** Opening Task input block **

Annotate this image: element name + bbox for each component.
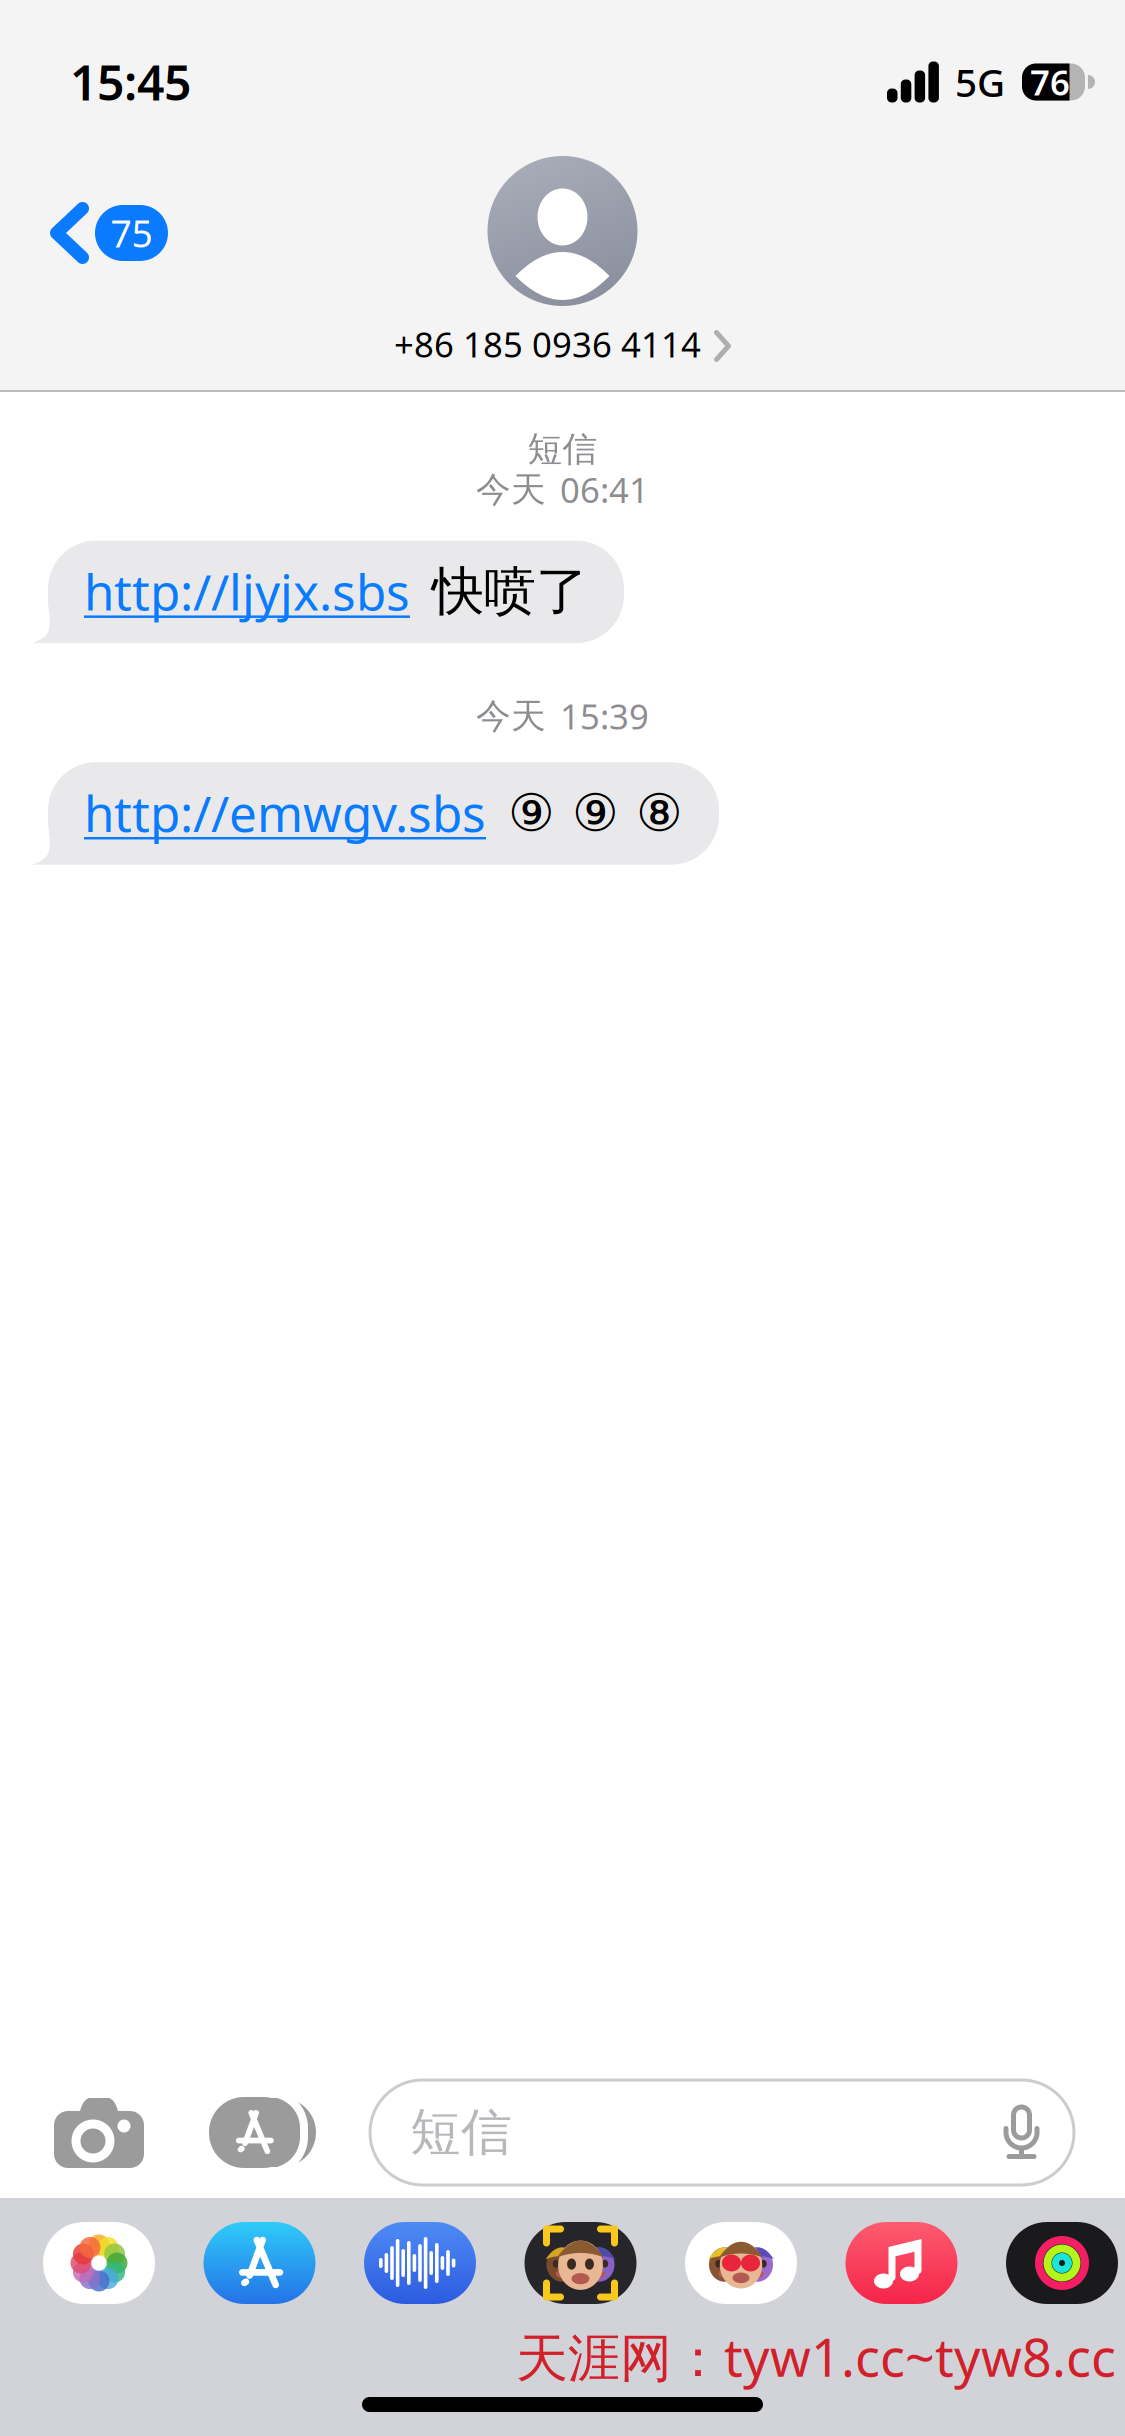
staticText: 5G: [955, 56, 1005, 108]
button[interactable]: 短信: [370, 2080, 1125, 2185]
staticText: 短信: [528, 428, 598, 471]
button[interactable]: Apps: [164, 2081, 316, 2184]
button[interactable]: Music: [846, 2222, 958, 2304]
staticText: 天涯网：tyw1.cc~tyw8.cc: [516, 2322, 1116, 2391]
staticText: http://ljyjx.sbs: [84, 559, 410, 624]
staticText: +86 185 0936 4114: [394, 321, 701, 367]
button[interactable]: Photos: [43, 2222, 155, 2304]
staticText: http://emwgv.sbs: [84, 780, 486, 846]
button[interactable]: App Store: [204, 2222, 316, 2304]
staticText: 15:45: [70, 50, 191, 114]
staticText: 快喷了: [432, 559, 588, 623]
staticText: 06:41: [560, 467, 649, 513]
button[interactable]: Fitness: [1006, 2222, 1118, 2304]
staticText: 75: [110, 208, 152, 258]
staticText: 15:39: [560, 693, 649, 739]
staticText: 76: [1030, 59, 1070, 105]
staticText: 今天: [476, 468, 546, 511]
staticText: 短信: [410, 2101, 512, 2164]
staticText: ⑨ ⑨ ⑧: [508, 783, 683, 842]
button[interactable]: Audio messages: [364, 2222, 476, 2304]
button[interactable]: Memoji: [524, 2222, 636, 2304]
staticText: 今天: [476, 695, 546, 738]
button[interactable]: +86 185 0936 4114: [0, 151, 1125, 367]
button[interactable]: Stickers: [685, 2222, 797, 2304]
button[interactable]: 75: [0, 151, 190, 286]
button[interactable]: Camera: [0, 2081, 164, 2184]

** Closing Task input block **

### What is needed
If a line above holds the string "http", count it; give the final total as the only output.

### Reply to the task
2